Long term investing is the way to go, but that doesn’t mean you should hold every stock forever. We don’t wish catastrophic capital loss on anyone. For example, we sympathize with anyone who was caught holding Whiting Petroleum Corporation (NYSE:WLL) during the five years that saw its share price drop a whopping 91%. Shareholders have had an even rougher run lately, with the share price down 17% in the last 90 days. This could be related to the recent financial results – you can catch up on the most recent data by reading our company report.
We really hope anyone holding through that price crash has a diversified portfolio. Even when you lose money, you don’t have to lose the lesson.
To paraphrase Benjamin Graham: Over the short term the market is a voting machine, but over the long term it’s a weighing machine. One way to examine how market sentiment has changed over time is to look at the interaction between a company’s share price and its earnings per share (EPS).
During five years of share price growth, Whiting Petroleum moved from a loss to profitability. That would generally be considered a positive, so we are surprised to see the share price is down. Other metrics might give us a better handle on how its value is changing over time.
Arguably, the revenue drop of 14% a year for half a decade suggests that the company can’t grow in the long term. This has probably encouraged some shareholders to sell down the stock.
Depicted in the graphic below, you’ll see revenue and earnings over time. If you want more detail, you can click on the chart itself.
Whiting Petroleum is a well known stock, with plenty of analyst coverage, suggesting some visibility into future growth. Given we have quite a good number of analyst forecasts, it might be well worth checking out this free chart depicting consensus estimates.
A Different Perspective
Whiting Petroleum shareholders are down 13% for the year, but the market itself is up 4.0%. However, keep in mind that even the best stocks will sometimes underperform the market over a twelve month period. However, the loss over the last year isn’t as bad as the 38% per annum loss investors have suffered over the last half decade. We would want clear information suggesting the company will grow, before taking the view that the share price will stabilize. Most investors take the time to check the data on insider transactions. You can click here to see if insiders have been buying or selling.

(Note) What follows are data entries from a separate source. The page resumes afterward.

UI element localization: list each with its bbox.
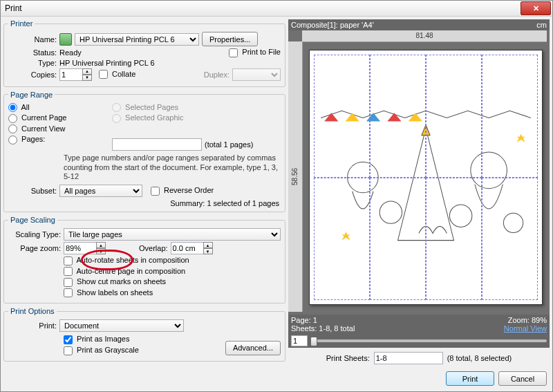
name-label: Name: <box>8 35 57 44</box>
print-sheets-label: Print Sheets: <box>326 354 370 362</box>
auto-rotate-checkbox[interactable]: Auto-rotate sheets in composition <box>64 256 189 265</box>
type-value: HP Universal Printing PCL 6 <box>59 59 155 67</box>
printer-icon <box>59 33 72 46</box>
tile-grid <box>314 55 538 300</box>
print-to-file-checkbox[interactable]: Print to File <box>229 48 281 57</box>
overlap-down[interactable]: ▼ <box>203 248 213 254</box>
preview-paper <box>309 50 543 305</box>
cut-marks-checkbox[interactable]: Show cut marks on sheets <box>64 277 166 287</box>
preview-page: Page: 1 <box>291 316 355 324</box>
dialog-buttons: Print Cancel <box>288 368 550 389</box>
print-options-group: Print Options Print: Document Print as I… <box>3 307 285 361</box>
preview-footer: Page: 1 Sheets: 1-8, 8 total Zoom: 89% N… <box>288 315 550 334</box>
overlap-spinner[interactable]: ▲▼ <box>171 242 213 254</box>
printer-group: Printer Name: HP Universal Printing PCL … <box>3 19 285 87</box>
scaling-type-label: Scaling Type: <box>8 230 61 239</box>
preview-title: Composite[1]: paper 'A4' <box>291 21 374 29</box>
zoom-down[interactable]: ▼ <box>96 248 106 254</box>
zoom-spinner[interactable]: ▲▼ <box>64 242 106 254</box>
range-legend: Page Range <box>8 91 55 99</box>
grayscale-checkbox[interactable]: Print as Grayscale <box>64 346 139 355</box>
ruler-vertical: 58.56 <box>288 41 303 312</box>
pages-input[interactable] <box>112 138 202 151</box>
auto-centre-checkbox[interactable]: Auto-centre page in composition <box>64 267 185 277</box>
selected-pages-radio: Selected Pages <box>112 103 178 113</box>
total-pages: (total 1 pages) <box>205 140 253 149</box>
duplex-select[interactable] <box>232 68 281 81</box>
properties-button[interactable]: Properties... <box>202 32 258 46</box>
slider-thumb[interactable] <box>310 337 317 346</box>
zoom-up[interactable]: ▲ <box>96 242 106 248</box>
print-dialog: Print ✕ Printer Name: HP Universal Print… <box>0 0 553 392</box>
range-pages-radio[interactable]: Pages: <box>8 135 45 144</box>
page-range-group: Page Range All Current Page Current View… <box>3 91 285 212</box>
print-sheets-row: Print Sheets: (8 total, 8 selected) <box>288 348 550 368</box>
zoom-slider[interactable] <box>310 339 547 342</box>
preview-unit: cm <box>536 21 547 29</box>
collate-checkbox[interactable]: Collate <box>99 70 135 80</box>
close-icon: ✕ <box>533 4 539 13</box>
copies-up[interactable]: ▲ <box>82 68 92 75</box>
labels-checkbox[interactable]: Show labels on sheets <box>64 288 153 298</box>
scaling-legend: Page Scaling <box>8 216 57 224</box>
status-value: Ready <box>59 48 226 57</box>
copies-spinner[interactable]: ▲▼ <box>59 68 92 81</box>
preview-header: Composite[1]: paper 'A4' cm <box>288 19 550 30</box>
type-label: Type: <box>8 59 57 67</box>
range-summary: Summary: 1 selected of 1 pages <box>8 199 279 207</box>
overlap-up[interactable]: ▲ <box>203 242 213 248</box>
cancel-button[interactable]: Cancel <box>498 371 547 386</box>
overlap-label: Overlap: <box>139 244 168 252</box>
close-button[interactable]: ✕ <box>521 1 551 15</box>
subset-label: Subset: <box>8 187 57 195</box>
pages-help: Type page numbers and/or page ranges sep… <box>64 153 281 182</box>
copies-down[interactable]: ▼ <box>82 75 92 81</box>
preview-area[interactable]: 81.48 58.56 <box>288 30 550 315</box>
printer-name-select[interactable]: HP Universal Printing PCL 6 <box>75 33 199 46</box>
preview-zoom: Zoom: 89% <box>504 316 547 324</box>
copies-input[interactable] <box>59 68 83 81</box>
range-current-view-radio[interactable]: Current View <box>8 124 65 134</box>
window-title: Print <box>5 3 521 13</box>
zoom-input[interactable] <box>64 242 97 254</box>
print-what-label: Print: <box>8 321 57 330</box>
range-all-radio[interactable]: All <box>8 103 30 113</box>
advanced-button[interactable]: Advanced... <box>225 341 281 355</box>
normal-view-link[interactable]: Normal View <box>504 324 547 333</box>
slider-value[interactable] <box>291 335 308 346</box>
printer-legend: Printer <box>8 19 35 28</box>
print-as-images-checkbox[interactable]: Print as Images <box>64 335 129 344</box>
zoom-slider-row <box>288 334 550 348</box>
options-legend: Print Options <box>8 307 57 315</box>
preview-sheets: Sheets: 1-8, 8 total <box>291 324 355 333</box>
selected-graphic-radio: Selected Graphic <box>112 113 183 123</box>
overlap-input[interactable] <box>171 242 204 254</box>
print-sheets-info: (8 total, 8 selected) <box>447 354 512 362</box>
reverse-order-checkbox[interactable]: Reverse Order <box>151 186 214 196</box>
subset-select[interactable]: All pages <box>59 185 142 197</box>
print-button[interactable]: Print <box>446 371 494 386</box>
ruler-horizontal: 81.48 <box>302 30 547 42</box>
duplex-label: Duplex: <box>204 71 229 79</box>
print-sheets-input[interactable] <box>374 352 443 364</box>
status-label: Status: <box>8 48 57 57</box>
page-scaling-group: Page Scaling Scaling Type: Tile large pa… <box>3 216 285 304</box>
copies-label: Copies: <box>8 71 57 79</box>
print-what-select[interactable]: Document <box>59 319 184 332</box>
titlebar: Print ✕ <box>1 1 552 17</box>
zoom-label: Page zoom: <box>8 244 61 252</box>
range-current-page-radio[interactable]: Current Page <box>8 113 67 123</box>
scaling-type-select[interactable]: Tile large pages <box>64 228 281 241</box>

Of course, you might find a fantastic investment by looking elsewhere. So take a peek at this free list of companies we expect will grow earnings.Please note, the market returns quoted in this article reflect the market weighted average returns of stocks that currently trade on US exchanges.
We aim to bring you long-term focused research analysis driven by fundamental data. Note that our analysis may not factor in the latest price-sensitive company announcements or qualitative material.
If you spot an error that warrants correction, please contact the editor at firstname.lastname@example.org. This article by Simply Wall St is general in nature. It does not constitute a recommendation to buy or sell any stock, and does not take account of your objectives, or your financial situation. Simply Wall St has no position in the stocks mentioned. Thank you for reading.